Simply put, when numbers exceed 150, communication becomes harder, and interpersonal relationships may no longer bind a group together.

At Amsterdam in early October, we saw an example of a “tribe” of perfect size, thinking in harmony, engaging with each other, and learning from each other. The 1 to 1 connections, back and forth Q&A’s, and connections created will leave lasting memories in the minds of all who attended.

Sander den Hartog opened the event in style. Accompanied by a hard copy of Jimmy Nelson’s “Before They Pass Away”, he spoke to the value of cultivating this costing tribe. In a digitalizing world, the importance of gathering with our group of peers is paramount.

Scott Wise from Armada Solutions spoke from experience, how an organization benefits from going granular. Every dollar is a decision, and Scott highlighted the importance of those cost management decisions that lead to a healthier and more profitable business.

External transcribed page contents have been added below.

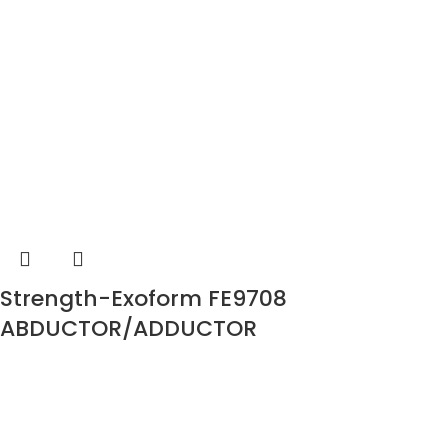
Strength-Exoform FE9708
ABDUCTOR/ADDUCTOR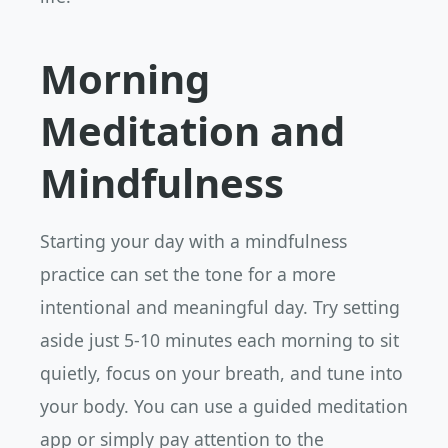
Morning
Meditation and
Mindfulness
Starting your day with a mindfulness
practice can set the tone for a more
intentional and meaningful day. Try setting
aside just 5-10 minutes each morning to sit
quietly, focus on your breath, and tune into
your body. You can use a guided meditation
app or simply pay attention to the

Stephanie and Aswin illustrated Scott’s philosophy, going granular on organizational costs at PGGM, one of the largest pension providers in the Netherlands. They included an insightful walkthrough of how they built their cost models, and allocate costs from layer to layer.

On Day 2, Danone Al-Safi CFO Ahmed Dawoud demonstrated how experience wins out. His talk showcased operational knowledge from a practical career in FMCG. “Get out of the office”, Dawoud urged us, “Get into the factory. You won’t believe how many CFO’s are not familiar with the nuts and bolts of their business.”

Johan from our partner Purple Bridge hosted an eagerly anticipated session on the advances of AI in Costing. LLM’s like ChatGPT and Gemini are transforming industries. Johan spoke of the evolving roles of AI, from assistant to advisor to creator. We wait to feel the impact of AI in Costing.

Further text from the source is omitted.